Mon cher, la patrie est un grand mot que je croyais comprendre autrefois et que je ne comprends absolument plus. Le patriotisme me paraît la plus haute facétie qu’aient inventée les hommes. C’est te total d’un tas de billevesées dont j’ai appris le néant à votre école, mes bons amis.

Chateauvieux.

As-tu donc pris au sérieux le scepticisme que nous avions sur tes lèvres ?

Jean.

Sur les lèvres ? Vous croyez donc à la famille, vous autres ? à l’amour ? au désintéressement ? au sacrifice ?

Chateauvieux.

Oui, nous y croyons, et la preuve, c’est que nous croyons à la patrie et que nous nous dévouons pour elle. Depuis nos désastres, as-tu entendu d’un seul de nous une raillerie contre les grandes vertus ?

Jean.

Si votre scepticisme n’était que sur vos lèvres, il fallait m’avertir. Il est trop tard maintenant, c’est fait. N’en parlons plus.

Chateauvieux.

Mais, malheureux, souviens-toi de ta devise !

Jean.

Qu’est-ce qu’elle dit, ma devise ?

Chateauvieux.

Un seul mot : « Présent ! »

Jean, avec une colère sourde.

Eh bien, c’est fort simple, je la changerai… Absent ! absent de tout ! de la patrie comme de la famille, comme de l’amour, comme de l’honneur ! Ce n’est plus une devise qu’il me faut, c’est une enseigne : « Roblot et Thommeray, au beurre de Bretagne ! » (Éclatant.) Tombe donc, ville maudite, qui as fait de moi ce que je suis ! Te défende qui voudra ! Moi, j’ouvrirais plutôt tes portes à l’ennemi ! Qu’il t’écrase, qu’il te rase, tant mieux ! Je n’ai qu’un regret en partant, c’est de ne pas assister à ta chute, de ne pas voir tes ruines s’entasser sur les miennes ! (On ontend le biniou dans le lointain. Jean s’arrête comme frappé de stupeur et prête l’oreille.) Les Bretons !…

Chateauvieux.

Les Bretons ?

Jean.

Oui… ceux de chez nous.

Chateauvieux, regardant vers la rue Bonaparte.

Ceux de chez toi ! La colonne s’avance sous un rayon de lune ; connais-tu ce vieillard et ces deux jeunes gens qui marchent en tête ?

Jean, regardant à son tour, avec un grand cri.

Mon père ! mes deux frères !

Chateauvieux.

Ton père ! — Eh bien, qu’en dis-tu ? Crois-tu à la famille maintenant ? crois-tu au devoir et à l’honneur ? crois-tu à la patrie ? — Chapeau bas ! La voilà devant toi !

Jean, effaré.

Allons-nous-en !

Chateauvieux, le saisissant par le bras.

Non ! reste ! Tu es sur le chemin de Damas ! Regarde passer les vérités éternelles que tu blasphémais !

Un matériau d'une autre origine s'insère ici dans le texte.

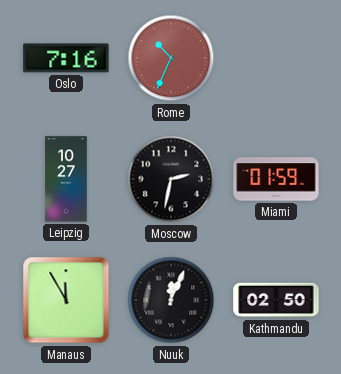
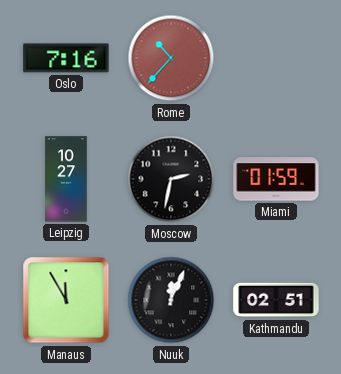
Rome: 10:34 -> 10:37
Kathmandu: 02:50 -> 02:51
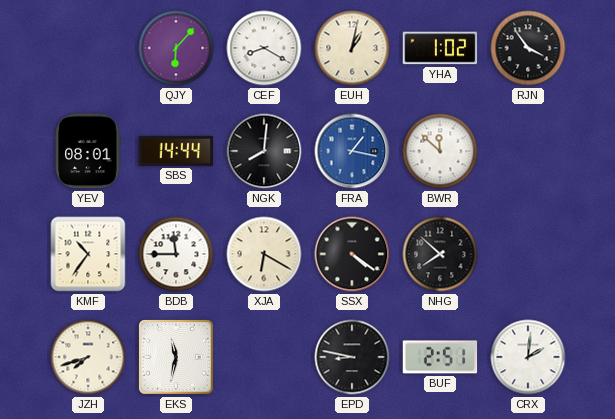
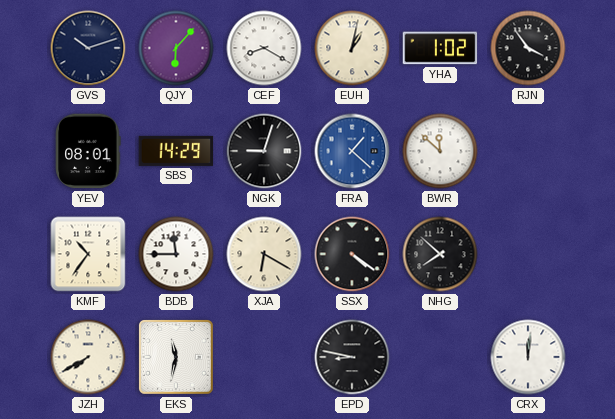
GVS: none -> 10:12
SBS: 14:44 -> 14:29
NGK: 8:01 -> 9:03
FRA: 1:17 -> 1:22
JZH: 7:42 -> 7:40
BUF: 2:51 -> none
CRX: 2:01 -> 12:01
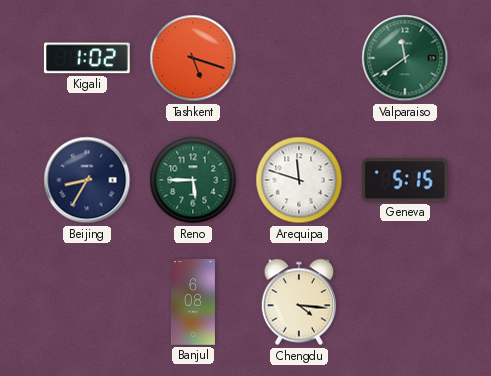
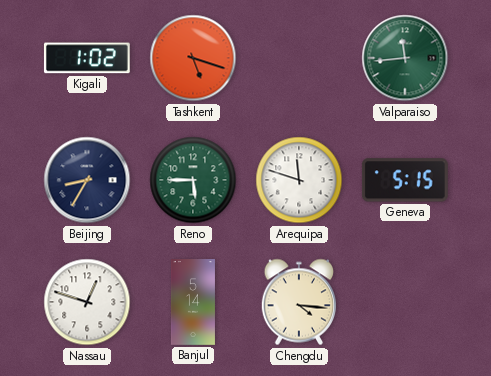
Valparaiso: 11:39 -> 11:44
Nassau: none -> 12:48
Banjul: 6:08 -> 5:14
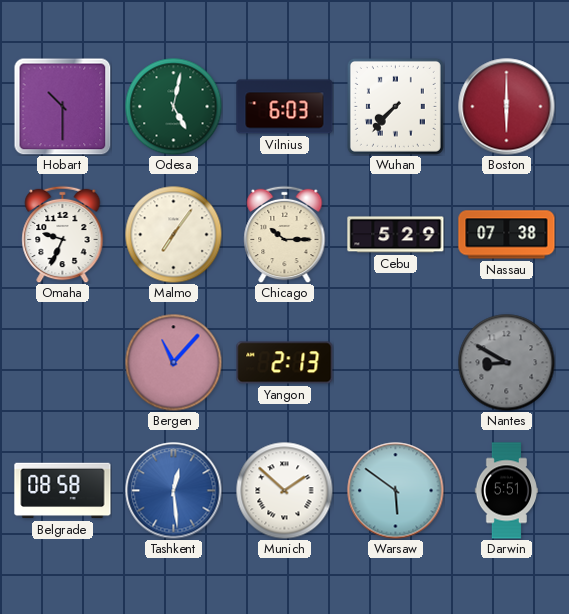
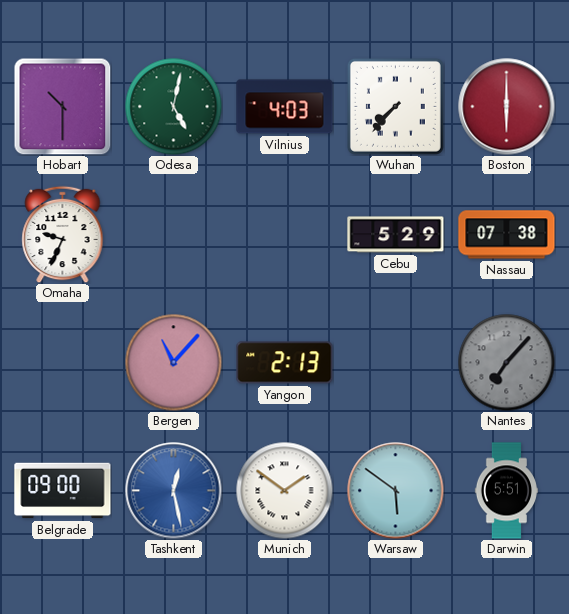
Vilnius: 6:03 -> 4:03
Malmo: 7:06 -> none
Chicago: 10:15 -> none
Nantes: 8:50 -> 7:07
Belgrade: 08:58 -> 09:00
Tashkent: 12:29 -> 12:28
Munich: 1:52 -> 1:51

Le comte paraît entre ses deux fils, suivi de la colonne des mobiles bretons.



Scène III

Les Mêmes, LE COMTE, ses Deux Fils,
en uniforme de capitaine et de lieutenant ; Mobiles.
Le Comte.

C’est bien ici. (Au capitaine.) Fais faire halte.

Le Capitaine.

Bataillon ! halte ! front ! Reposez armes !

Le Comte, dépliant un ordre et lisant.

« Le commandant arrêtera sa colonne au quai Malaquais, où il attendra les ordres. »

Le Capitaine, revenant au comte.

Ils sont fatigués et tristes, mon père.

Le Comte, à ses hommes.

Courage, mes enfants ! nous sommes au but. La patrie est en danger, êtes-vous tous résolus à la défendre ?

Les Mobiles.

Oui, tous.

Le Comte.

Vos mères et vos sœurs seront fières de vous, et moi, je suis fier de vous commander. Vous vous êtes levés comme un seul homme : nobles, bourgeois, paysans, personne n’a manqué à l’appel, personne… excepté un !

Jean, s’élancant vers lui.

Personne ! me voilà !

Le Comte, reculant d’un pas et retenant du geste ses deux fils.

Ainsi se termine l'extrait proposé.